Bertholet M, Materne P, Dubois C, Marcelle P, Beckers J, Demoulin J C, Fourny J, Kulbertus H E
Pacing Clin Electrophysiol. 1985 May;8(3 Pt 1):415-23. doi: 10.1111/j.1540-8159.1985.tb05781.x.
In a group of 45 patients treated with Medtronic 7000 and 7100 pulse generators for sick sinus syndrome or second or third degree atrioventricular block, an atrial synchronous mode of pacing was programmed in 34 cases and spontaneously occurring artificial circus movement tachycardias (ACMTs) were observed in nine. An analysis of conditions of occurrence, triggering mechanisms and patterns of ACMT, is presented. Various modalities of prevention are discussed. They resulted in suppression of ACMT in five patients and decrease of incidence in a sixth; the three remaining subjects were managed by definitive reprogramming in the DVI mode. Our conclusion is that correct prevention of ACMT requires the use of dual chamber pulse generators with programmable atrial refractory periods. For patients in whom a unit has already been implanted, careful observation of the triggering mechanism and pattern of ACMT may help in determining the most suitable way to prevent and suppress the arrhythmia.

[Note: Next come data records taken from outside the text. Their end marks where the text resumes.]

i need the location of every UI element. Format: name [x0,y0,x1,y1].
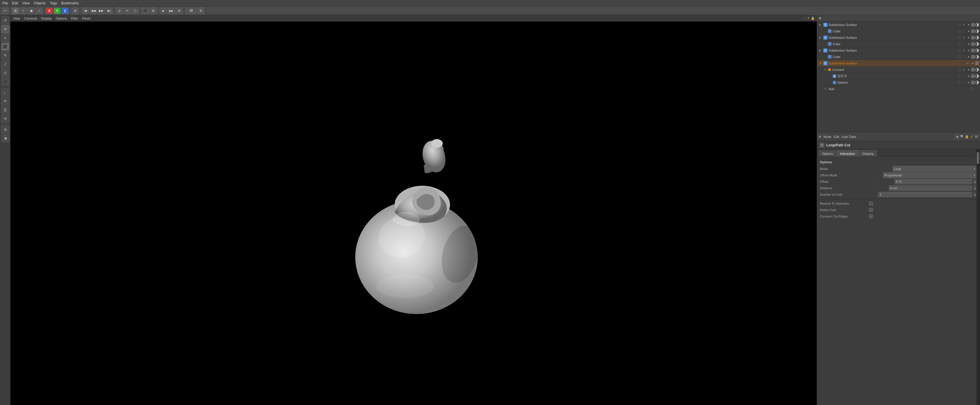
viewport-menu-display[interactable]: Display [40,17,52,20]
mode-dropdown[interactable]: Loop ▼ [892,166,977,172]
offset-mode-control[interactable]: Proportional ▼ [883,172,977,178]
null-check-icon[interactable]: · [975,87,979,91]
cube-palette-btn[interactable]: ◻ [1,69,10,77]
viewport-expand-icon[interactable]: ⤢ [803,16,806,20]
tab-interaction[interactable]: Interaction [837,150,858,157]
menu-file[interactable]: File [2,1,8,5]
viewport-menu-options[interactable]: Options [55,17,68,20]
viewport-lock-icon[interactable]: 🔒 [811,16,815,20]
coord-button[interactable]: ⊞ [72,8,79,14]
menu-objects[interactable]: Objects [34,1,46,5]
scene-item-person[interactable]: ▶ ▲ 정은귀 ⬛ · ● [817,73,980,79]
num-cuts-control[interactable]: 1 ▲ [878,192,977,197]
subdiv2-check-icon[interactable]: ✓ [962,36,966,40]
display-number-button[interactable]: 10 [186,8,196,14]
cube1-check-icon[interactable]: · [962,29,966,33]
x-axis-button[interactable]: X [46,8,53,14]
scene-item-subdiv1[interactable]: ▶ ◫ Subdivision Surface ⬛ ✓ ● [817,22,980,28]
expand-arrow-2[interactable]: ▶ [819,36,822,39]
move-tool-button[interactable]: + [20,8,27,14]
next-frame-button[interactable]: ▶| [106,8,113,14]
checkerboard-palette-btn[interactable]: ⬛ [1,43,10,51]
undo-button[interactable]: ↩ [2,8,9,14]
offset-mode-dropdown[interactable]: Proportional ▼ [883,172,977,178]
maximize-icon[interactable]: ⤢ [969,135,974,139]
restrict-selection-checkbox[interactable] [869,202,873,206]
magnet-palette-btn[interactable]: S [1,106,10,114]
scene-item-cube1[interactable]: ▶ Cube ⬛ · ● [817,28,980,34]
attr-menu-mode[interactable]: Mode [823,135,832,138]
tab-options[interactable]: Options [819,150,836,157]
attr-scrollbar-thumb[interactable] [977,152,979,164]
camera-button[interactable]: ⬛ [142,8,149,14]
scene-item-connect[interactable]: ▼ Connect ⬛ ✓ ● [817,67,980,73]
distance-control[interactable]: 0 cm ▲ [889,186,977,191]
layers-palette-btn[interactable]: ≡ [1,34,10,42]
prev-frame-button[interactable]: |◀ [82,8,89,14]
render-button[interactable]: ▶ [160,8,167,14]
move-palette-btn[interactable]: ✛ [1,25,10,33]
pen-palette-btn[interactable]: ✎ [1,51,10,59]
subdiv1-check-icon[interactable]: ✓ [962,23,966,27]
cube2-check-icon[interactable]: · [962,42,966,46]
select-cuts-checkbox[interactable] [869,208,873,212]
knife-palette-btn[interactable]: ∟ [1,88,10,97]
attr-scrollbar[interactable] [977,149,980,405]
subdiv4-check-icon[interactable]: ✓ [966,61,970,65]
offset-control[interactable]: 0 % ▲ [894,179,977,184]
lasso-button[interactable]: ◎ [116,8,123,14]
viewport-menu-cameras[interactable]: Cameras [23,17,38,20]
extras-button[interactable]: ☰ [197,8,204,14]
lock-icon[interactable]: 🔒 [965,135,969,139]
menu-view[interactable]: View [22,1,30,5]
offset-input[interactable]: 0 % [894,179,972,184]
cube3d-palette-btn[interactable]: ⬛ [1,78,10,86]
scene-item-sphere[interactable]: ▶ Sphere ⬛ · ● [817,79,980,86]
expand-arrow-1[interactable]: ▶ [819,23,822,26]
scene-item-subdiv2[interactable]: ▶ ◫ Subdivision Surface ⬛ ✓ ● [817,34,980,41]
menu-edit[interactable]: Edit [12,1,18,5]
viewport-canvas[interactable] [11,22,817,405]
attr-menu-edit[interactable]: Edit [834,135,839,138]
split-icon[interactable]: ⊟ [974,135,978,139]
menu-tags[interactable]: Tags [50,1,57,5]
viewport-menu-filter[interactable]: Filter [70,17,79,20]
nav-back-button[interactable]: ◀ [955,134,959,140]
scene-item-cube2[interactable]: ▶ Cube ⬛ · ● [817,41,980,47]
subdiv3-check-icon[interactable]: ✓ [962,48,966,52]
grid-button[interactable]: ⊞ [150,8,157,14]
play-fwd-button[interactable]: ▶▶ [98,8,105,14]
slide-palette-btn[interactable]: ⟳ [1,97,10,105]
scene-item-subdiv4[interactable]: ▼ ◫ Subdivision Surface ⬛ ✓ ● [817,60,980,67]
sculpt2-palette-btn[interactable]: ◑ [1,134,10,142]
scene-item-null[interactable]: ▶ ⊙ Null ⬛ · [817,86,980,92]
viewport-menu-panel[interactable]: Panel [81,17,91,20]
z-axis-button[interactable]: Z [62,8,68,14]
expand-arrow-4[interactable]: ▼ [819,62,822,65]
person-check-icon[interactable]: · [962,74,966,78]
expand-arrow-connect[interactable]: ▼ [824,68,827,71]
sphere-check-icon[interactable]: · [962,81,966,84]
y-axis-button[interactable]: Y [54,8,60,14]
cursor-palette-btn[interactable]: ↺ [1,16,10,24]
distance-input[interactable]: 0 cm [889,186,972,191]
viewport[interactable]: View Cameras Display Options Filter Pane… [11,15,817,405]
mode-control[interactable]: Loop ▼ [892,166,977,172]
render-options-button[interactable]: ⚙ [176,8,183,14]
smooth-palette-btn[interactable]: ⟲ [1,114,10,123]
connect-check-icon[interactable]: ✓ [962,68,966,72]
search-icon[interactable]: 🔍 [960,135,964,139]
poly-button[interactable]: ⬡ [132,8,138,14]
cube3-check-icon[interactable]: · [962,55,966,59]
pen-button[interactable]: ✏ [124,8,130,14]
transform-palette-btn[interactable]: ⤢ [1,60,10,68]
viewport-move-icon[interactable]: ⬆ [807,16,810,20]
cursor-tool-button[interactable]: ⊕ [12,8,19,14]
menu-bookmarks[interactable]: Bookmarks [61,1,79,5]
scene-item-cube3[interactable]: ▶ Cube ⬛ · ● [817,54,980,60]
render-all-button[interactable]: ▶▶ [168,8,175,14]
rotate-tool-button[interactable]: ○ [36,8,43,14]
play-back-button[interactable]: ◀◀ [90,8,97,14]
attr-menu-userdata[interactable]: User Data [842,135,856,138]
sculpt1-palette-btn[interactable]: ◎ [1,125,10,133]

在一组45例使用美敦力7000和7100型脉冲发生器治疗病态窦房结综合征或二度或三度房室传导阻滞的患者中,34例采用心房同步起搏模式,9例观察到自发发生的人工折返性心动过速(ACMT)。本文对ACMT的发生条件、触发机制和模式进行了分析,并讨论了各种预防方法。这些方法使5例患者的ACMT得到抑制,1例患者的发病率降低;其余3例患者通过在DVI模式下进行确定性重新编程进行处理。我们的结论是,正确预防ACMT需要使用具有可编程心房不应期的双腔脉冲发生器。对于已经植入该装置的患者,仔细观察ACMT的触发机制和模式可能有助于确定预防和抑制心律失常的最合适方法。